Uma vez ativado, o marcapasso define a taxa de atividade do nervo sacral, que transmite sinais entre a medula espinhal e a bexiga.

Estudos descobriram que as terapias do SNS podem ser, em média, 20% mais eficazes que os tratamentos médicos padrão no tratamento de sintomas de bexiga hiperativa.

Simulação percutânea do nervo tibial

Uma opção menos invasiva chamada estimulação percutânea do nervo tibial (PNTS) também está disponível. Leva apenas cerca de meia hora por sessão para executar e geralmente é feito em um consultório médico.

No PNTS, um eletrodo de agulha é inserido próximo ao tornozelo que fornece pulsos elétricos ao nervo tibial. Esse nervo está ligado diretamente ao nervo sacral.

Como no SNS, esses pulsos elétricos ajudam a bloquear a sinalização inadequada da bexiga.

Injeções

OAB também pode ser tratado com injeções de Botox. Botox pode ser injetado nos músculos da bexiga por um processo chamado cistoscopia. O Botox bloqueia os receptores e limita a atividade muscular da bexiga.

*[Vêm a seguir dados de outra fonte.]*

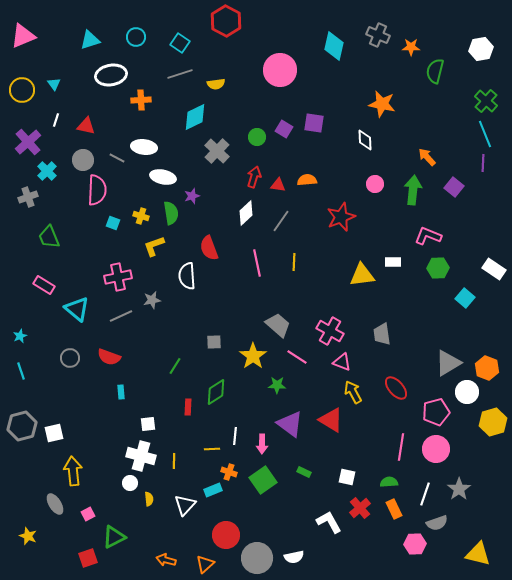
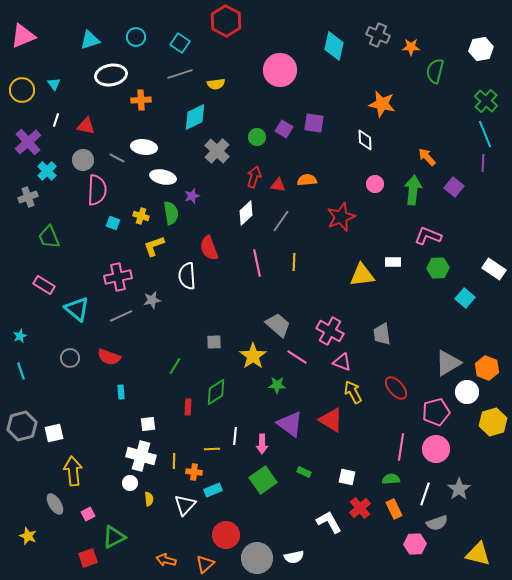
orange cross at (229, 472): moved 35 px left; rotated 14 degrees counterclockwise
green semicircle at (389, 482): moved 2 px right, 3 px up
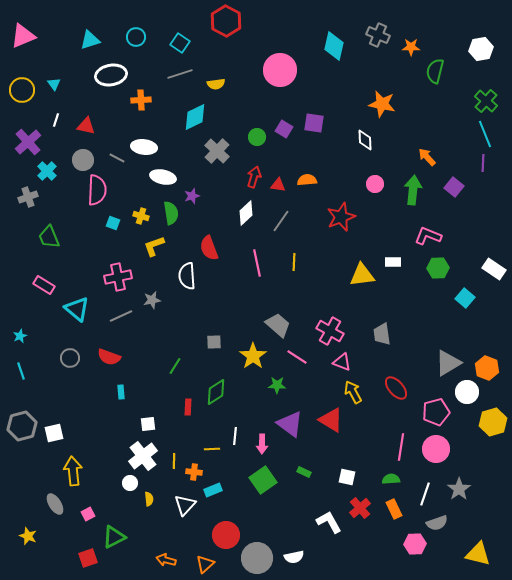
white cross at (141, 456): moved 2 px right; rotated 36 degrees clockwise
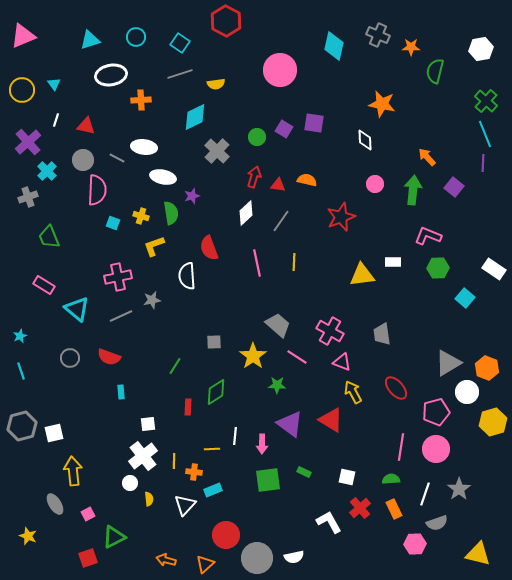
orange semicircle at (307, 180): rotated 18 degrees clockwise
green square at (263, 480): moved 5 px right; rotated 28 degrees clockwise
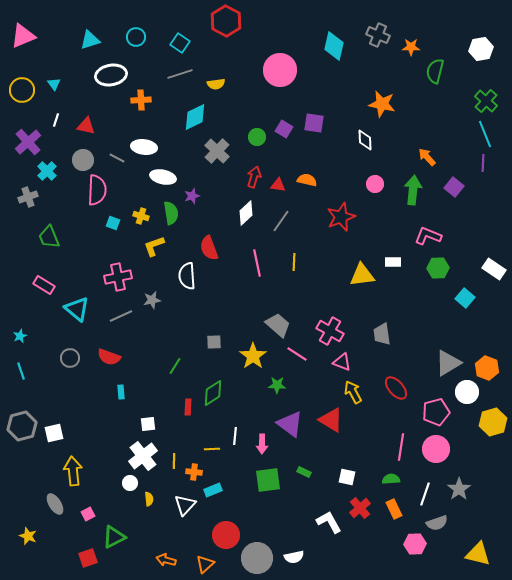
pink line at (297, 357): moved 3 px up
green diamond at (216, 392): moved 3 px left, 1 px down
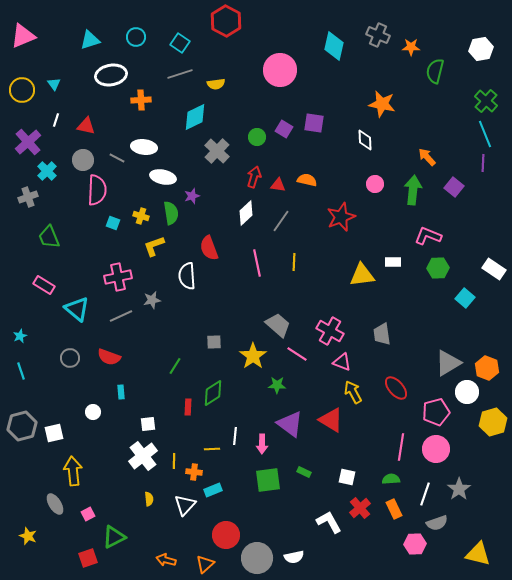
white circle at (130, 483): moved 37 px left, 71 px up
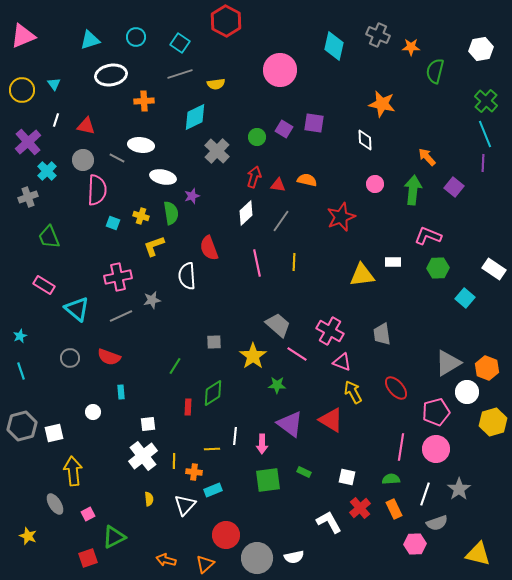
orange cross at (141, 100): moved 3 px right, 1 px down
white ellipse at (144, 147): moved 3 px left, 2 px up
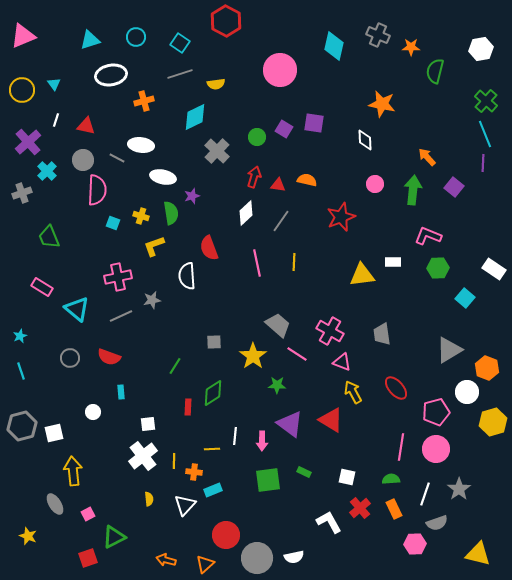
orange cross at (144, 101): rotated 12 degrees counterclockwise
gray cross at (28, 197): moved 6 px left, 4 px up
pink rectangle at (44, 285): moved 2 px left, 2 px down
gray triangle at (448, 363): moved 1 px right, 13 px up
pink arrow at (262, 444): moved 3 px up
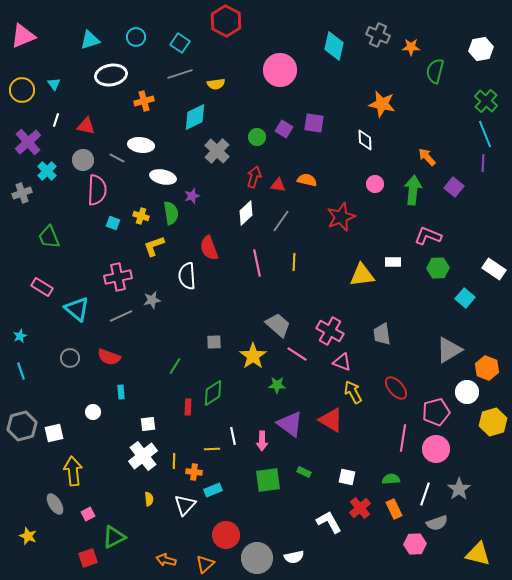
white line at (235, 436): moved 2 px left; rotated 18 degrees counterclockwise
pink line at (401, 447): moved 2 px right, 9 px up
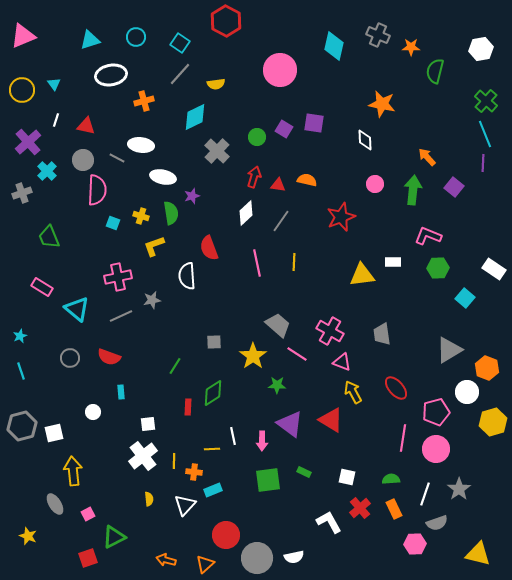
gray line at (180, 74): rotated 30 degrees counterclockwise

Para alguns com OAB, o Botox pode oferecer uma opção de tratamento mais conveniente. O efeito das injeções de Botox pode durar vários meses e as sessões de tratamento podem ser necessárias apenas uma ou duas vezes por ano.

Botox também pode ser usado em combinação com medicamentos antimuscarínicos e é considerado que tem menos efeitos colaterais do que muitos outros tratamentos.

Cirurgia

Cirurgião colocando luvas

Se outras opções de tratamento com OAB se mostrarem ineficazes ou inadequadas para certos indivíduos, a cirurgia pode ser realizada.

A maioria das cirurgias de OAB tem como objetivo reduzir os sintomas graves, aumentando a capacidade de armazenamento da bexiga e reduzindo a pressão global da bexiga.

Em casos extremos, a bexiga pode ser removida e substituída por uma versão cirurgicamente construída do órgão ou um saco externo para coletar a urina.

Remédios alternativos

Poucos tratamentos alternativos ou terapias complementares são recomendados para o tratamento com OAB.

A acupuntura e a eletroacupuntura demonstraram ajudar a melhorar os sintomas de urgência urinária, frequência e incontinência.

Alguns remédios à base de ervas também provaram ser potencialmente úteis na redução dos sintomas da OAB.